Women’s football has had a big increase in popularity in recent months.

This is in part thanks to the success of England’s women’s team in the World Cup, which had reasonably prominent television coverage on the BBC and was widely reported in the media.

The increased exposure has led to more young women throughout the country wanting to take up football.

Girls who perhaps already played football in the park or the school playground can now get excited about having the possibility of joining a football team and taking part in a league.

Young women such as those who play for the Newark Town Vixens.

As reported in the Newark Advertiser, one player on the team, Peggy Riley, 14, explained: “I come from a family where everyone seems to play football, but no one takes the women’s game very seriously.

“That’s pushed me to succeed, and I hope we can show people what we are capable of,” she said.

All of this is great news for women’s footballers who for too long have endured barely concealed contempt about their lack of ability and the absence of viewer interest in comparison to men.

And the growing interest and support for women’s football has been demonstrated by the inclusion of a new female league in FIFA 16 – an association football simulation video game published by EA Sports for Microsoft Windows, PlayStation 3, PlayStation 4, Xbox 360, Xbox One, Android and iOS.

But it’s not quite time to get the celebratory flags out just yet.

The announcement that FIFA 16 is to include women has caused outcry and controversy online. This is all before the game is even released – its distribution date is September 2015.

Women footballers, including Alex Morgan, the USA’s captain and highest paid female footballer in the world, have been subjected to sexist comments.

Following the announcement that she had been chosen to join Argentinian footballing superstar Lionel Messi on the US cover of the game, comments directed at Morgan’s twitter feed included: “Buying it to just nut on your face” and “Boobs better bounce”.

As always, the best thing to do with Twitter trolls is ignore them.

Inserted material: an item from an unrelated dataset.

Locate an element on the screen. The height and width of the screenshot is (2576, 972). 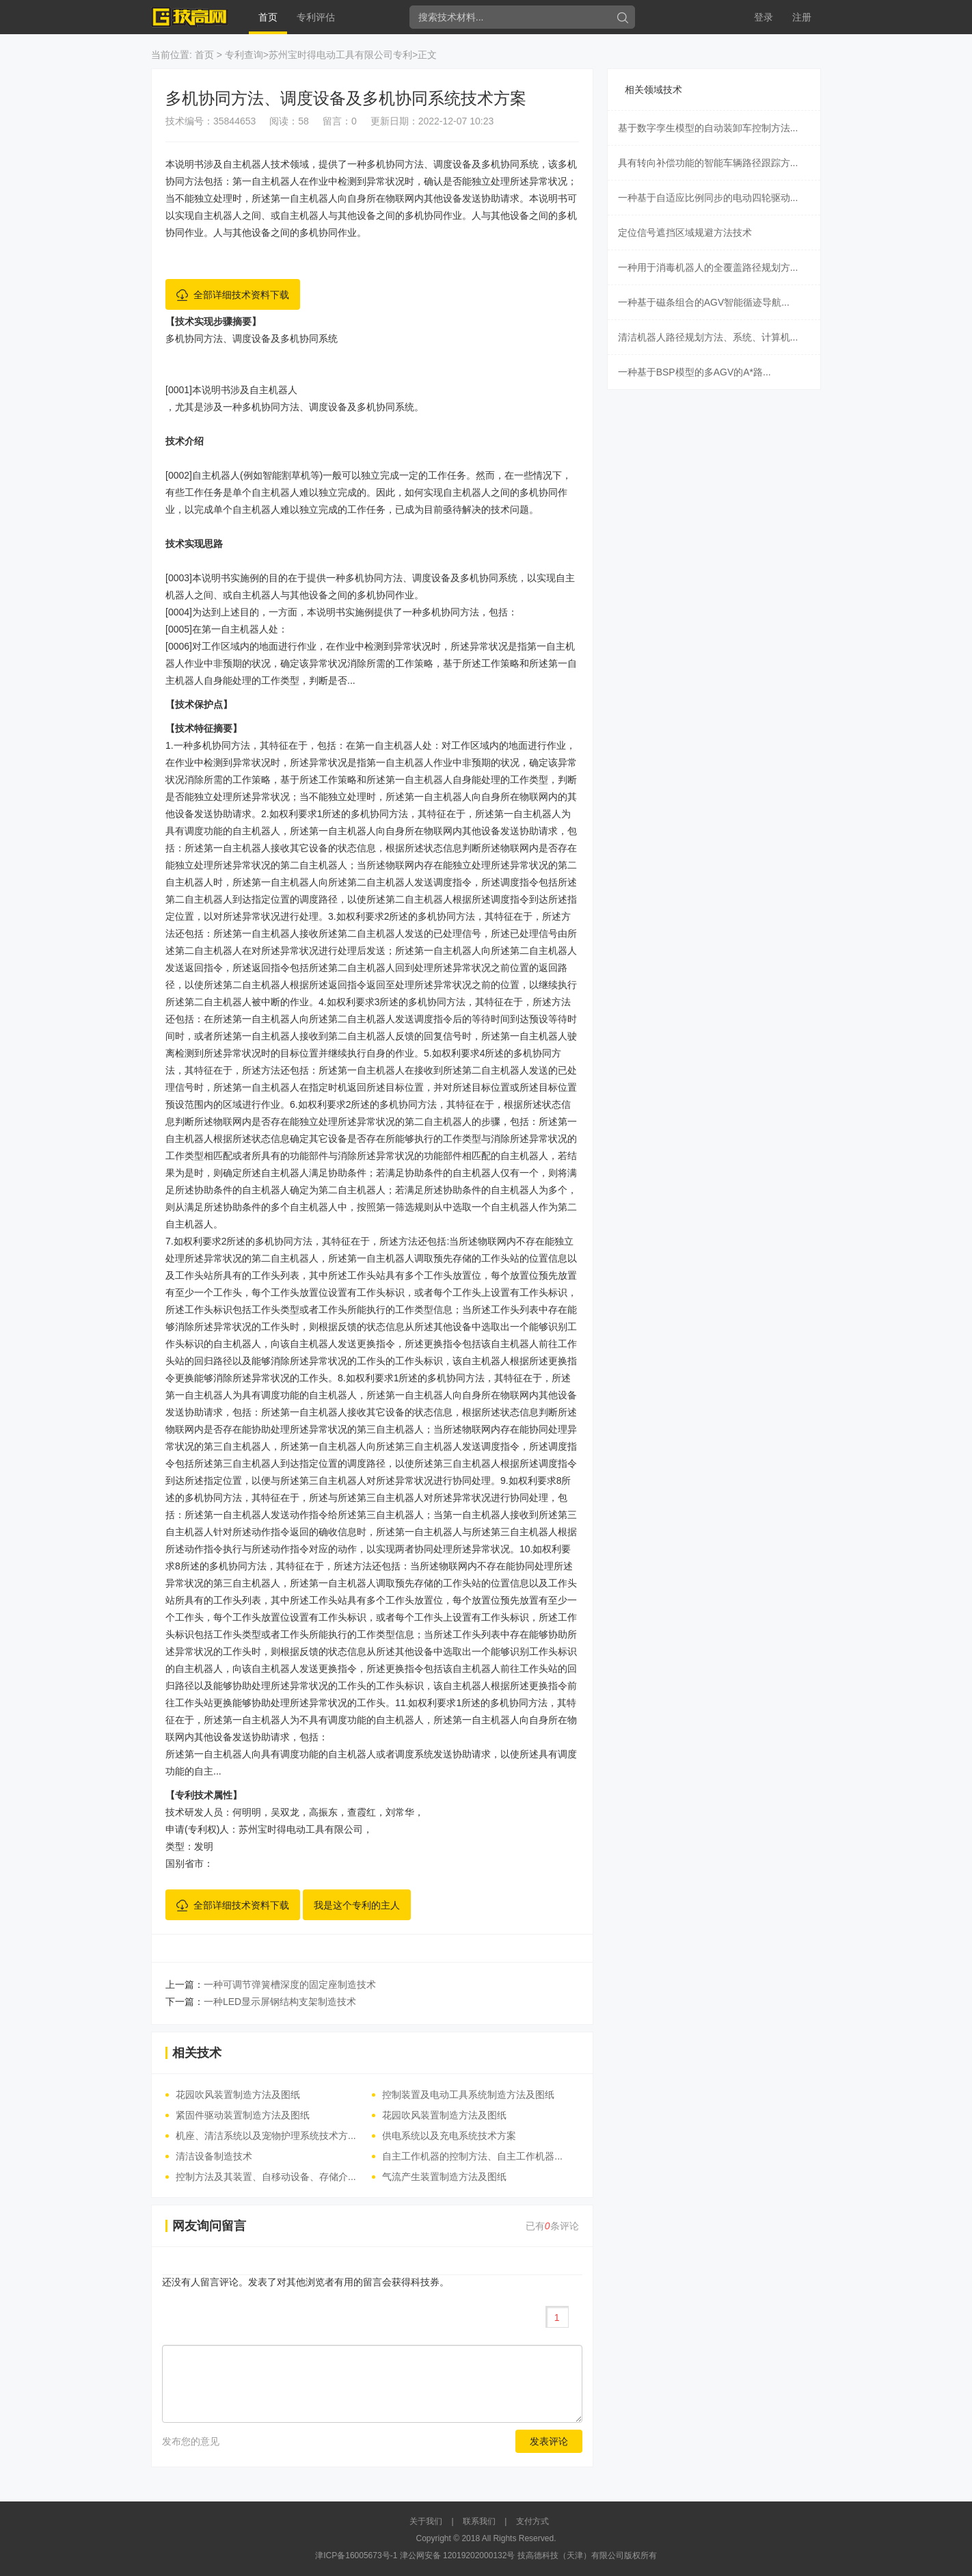 一种用于消毒机器人的全覆盖路径规划方... is located at coordinates (708, 267).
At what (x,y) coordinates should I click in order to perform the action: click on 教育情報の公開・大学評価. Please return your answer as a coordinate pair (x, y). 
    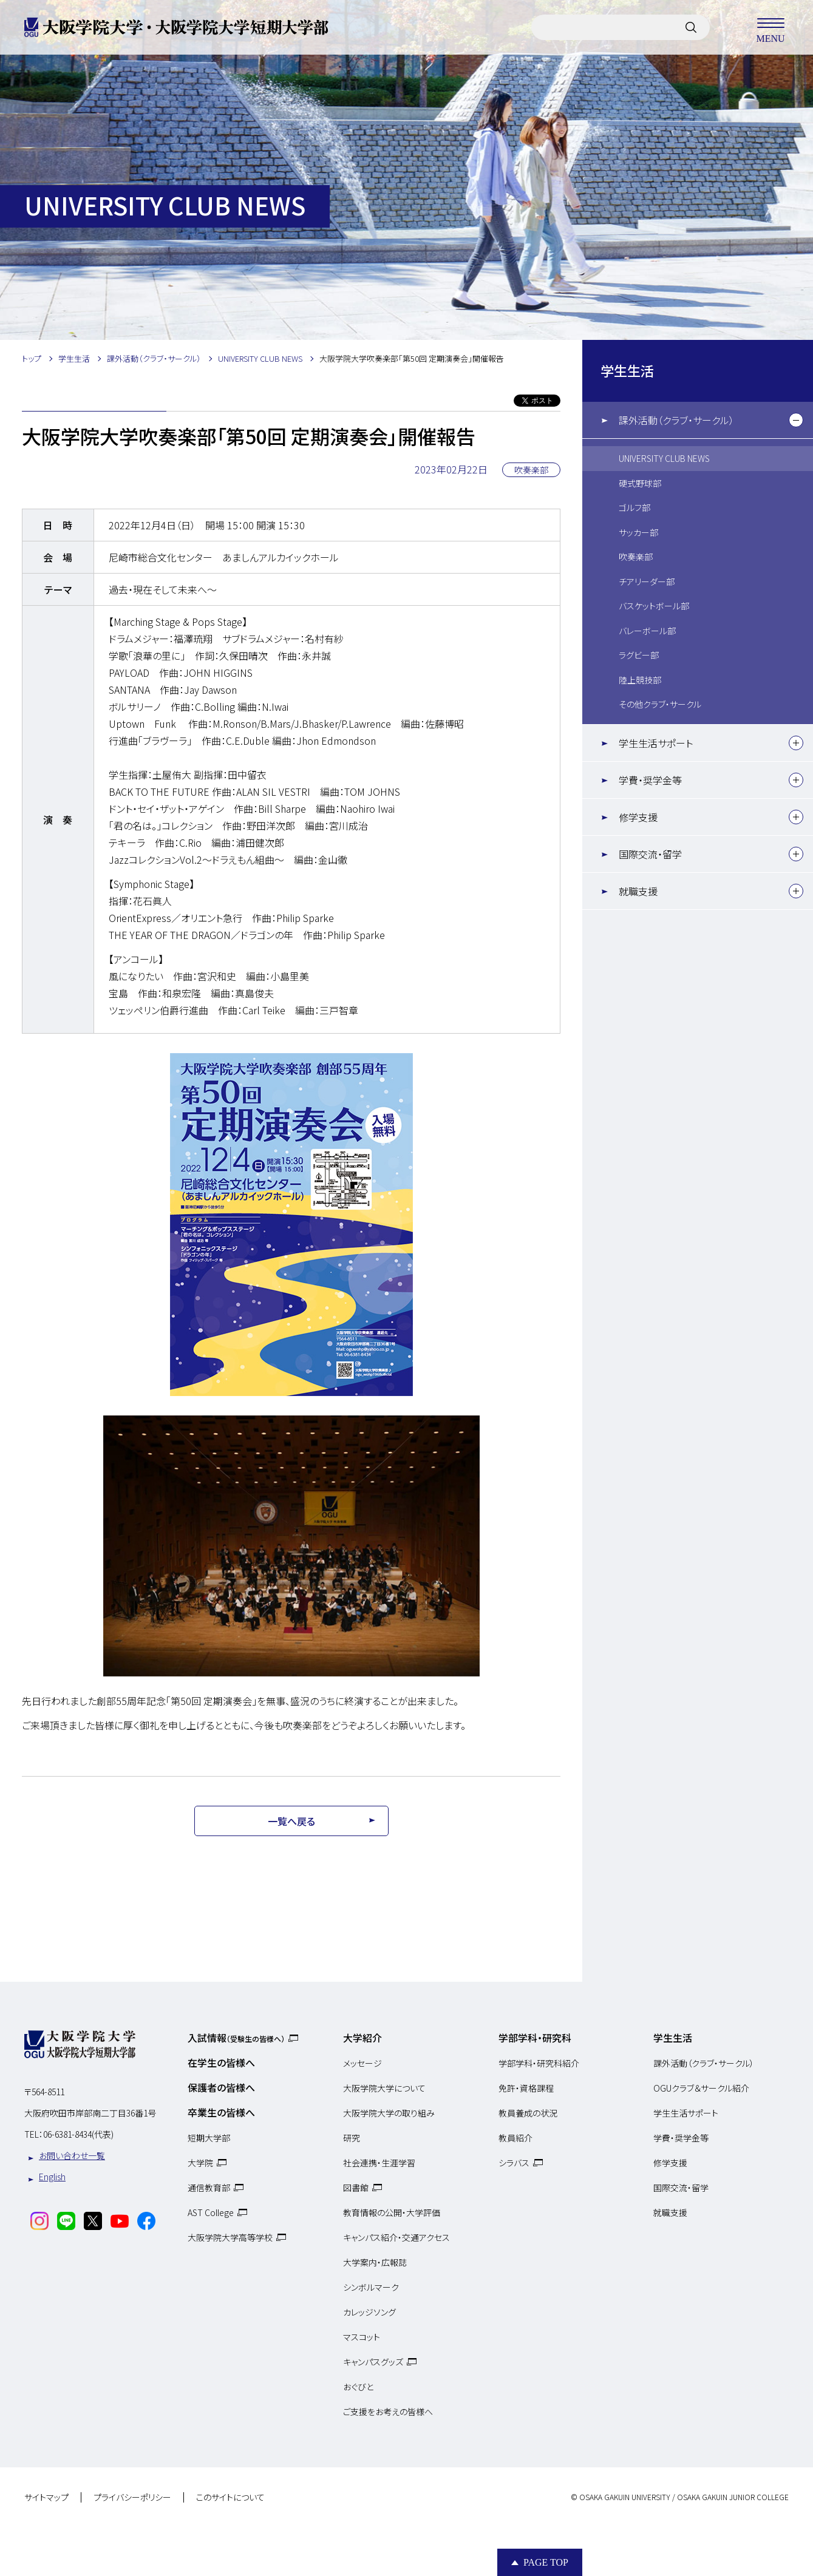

But it is still depressing that so many people have reacted to positive news for the women’s game in such a disgusting way.

Interestingly, while the US and Canadian versions of the game are to feature a woman on the cover alongside Messi, the UK version won’t.

No, instead the UK cover will feature Liverpool’s captain, Jordan Henderson – very much a man.

Henderson is there after he won a public vote to appear. A vote that had no women in the running.

This perhaps demonstrates how far the UK still has to go to catch up with the USA in terms of how women’s football is perceived, recognised and indeed valued.

Fortunately for young girls, in 2015 things are changing. While more girls are playing football there is also evidence of an increase in fans attending some women’s football matches.

Most importantly of all perhaps is the change in attitude.

The inclusion of female footballers in a popular computer game like FIFA would have been inconceivable twenty years ago. As would primetime coverage of women’s football matches.

But here we are, it is actually happening.